少女的这句挑逗彻底放开了青年的欲望。青年立时将少女紧紧抱住,与她激烈地接起了吻。男人虽然撬开了少女虚掩着的嘴唇,但他很少有这种经历,难免有些生疏。这时,少女的引导发挥了作用。两条舌头在她的口中化作发情的蛇,痴缠在一起。被男人紧紧搂住的少女不仅没有因内外夹攻产生丝毫不适,反而努力地向男人让渡自己的香津,鼓励着他,这让青年抱着她的双臂愈发用力。
许久。少女离开了青年的唇,她的小手摸向他的下体。而青年的眼里如今只剩下了少女,他的阴茎感知到了她手指的凉。
女武神没有多问,手指继续向下走去,温柔地握住青年的玉袋。青年瞬间被那份触感击倒,漏出轻微的呻吟。“声音很不错哟~”转换立场的少女细致地按摩起精囊,每次按压的力道、选取的地方以及时机精准得就像掌握了他所有的弱点一样。揉搓带来的舒畅感流遍了青年的全身。他的每一个细胞都体验到了类似电流经过的酥麻感,玉袋渐渐胀大,快感也变得更加强烈。“哈……哈……呜呜……”躺在少女怀中的青年慢慢失去了原先身为军官的威严模样,连个能充当话语的单词都吐不出来。
为扳回一城,青年拼尽全力试着去吮吸少女的乳头。少女淡淡的笑着,俯下身子去迎合他。而作为另一种形式的回应,她把手挪回了他的肉棒上。指尖如蜻蜓般在龟头上轻点了几次以后,女武神那微凉的小手便开始来回搓弄阴茎。就在青年为这等幸福感冲刷得嘴角直流口水之时——
少女的手狂乱地上下撸动着肉棒。
“——!”青年对这一变化完全没有防备,之前的快感尚未过去,新的刺激又喷涌而出。少女的手上很快便满是青年分泌出的前列腺液。昏了头的他甚至忘记了嘴里含着的乳头,就这样一声呜咽声都没有的迅速攀上了高峰。
看着喷在掌心中的精液,少女仍然是那副充满包容性的微笑:“这才只是用手。您难不成是个处男?”她明显是在问怀里的青年,刚射过精的青年根本答不上话。方才的射精持续了大约半分钟,余韵仍在,他急需时间缓一缓。遗憾的是,少女未尝有过赐予他这么一丁点的时间的怜悯:“还是说,您这样就满意了?若是如此,您那位待在皇都的未婚妻可是会哭泣的哦。”
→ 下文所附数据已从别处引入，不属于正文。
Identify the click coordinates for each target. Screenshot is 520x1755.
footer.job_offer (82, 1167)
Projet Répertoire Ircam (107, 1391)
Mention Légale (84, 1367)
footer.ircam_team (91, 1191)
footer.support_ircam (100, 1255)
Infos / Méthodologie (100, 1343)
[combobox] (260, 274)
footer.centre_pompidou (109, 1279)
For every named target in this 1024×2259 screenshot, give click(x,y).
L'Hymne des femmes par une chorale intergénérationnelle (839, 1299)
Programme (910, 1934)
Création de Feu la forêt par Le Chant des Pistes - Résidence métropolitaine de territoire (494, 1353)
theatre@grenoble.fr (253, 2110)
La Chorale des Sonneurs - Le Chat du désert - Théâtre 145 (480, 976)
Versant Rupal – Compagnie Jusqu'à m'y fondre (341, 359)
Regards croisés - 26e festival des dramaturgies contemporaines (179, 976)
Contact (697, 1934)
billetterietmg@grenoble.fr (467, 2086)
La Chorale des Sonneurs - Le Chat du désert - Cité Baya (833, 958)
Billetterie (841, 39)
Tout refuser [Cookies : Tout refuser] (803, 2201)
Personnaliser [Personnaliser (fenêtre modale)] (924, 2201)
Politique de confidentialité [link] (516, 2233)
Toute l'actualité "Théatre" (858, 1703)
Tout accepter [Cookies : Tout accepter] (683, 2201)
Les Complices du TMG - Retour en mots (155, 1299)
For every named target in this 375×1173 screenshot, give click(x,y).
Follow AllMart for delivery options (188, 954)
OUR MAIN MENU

女武神的话让青年心中一惊,而那只继续玩弄他肉棒的手加深了他的恐惧。“这个不听话的小鸡鸡,”少女戏谑着弹了一下青年那根再度挺立的的阴茎,放荡的娇声让他难以自制、浮想联翩,“我得替那位元帅的小女儿好好调教调教。”“我求求你!”在少女的玩弄下,射精欲望又一次上涌的青年几乎要哭出声来。他已经彻底理解那些朋友为何不肯来陪这位女武神大人“玩”了。因为少女断然不会只让男人射两次就放他过关,而没多少男人是能承受得住“不间断的射精”这等名为愉悦的酷刑的。更不用说这位女武神知晓自己是西征军元帅的女婿,一旦出事,那必然是个大丑闻。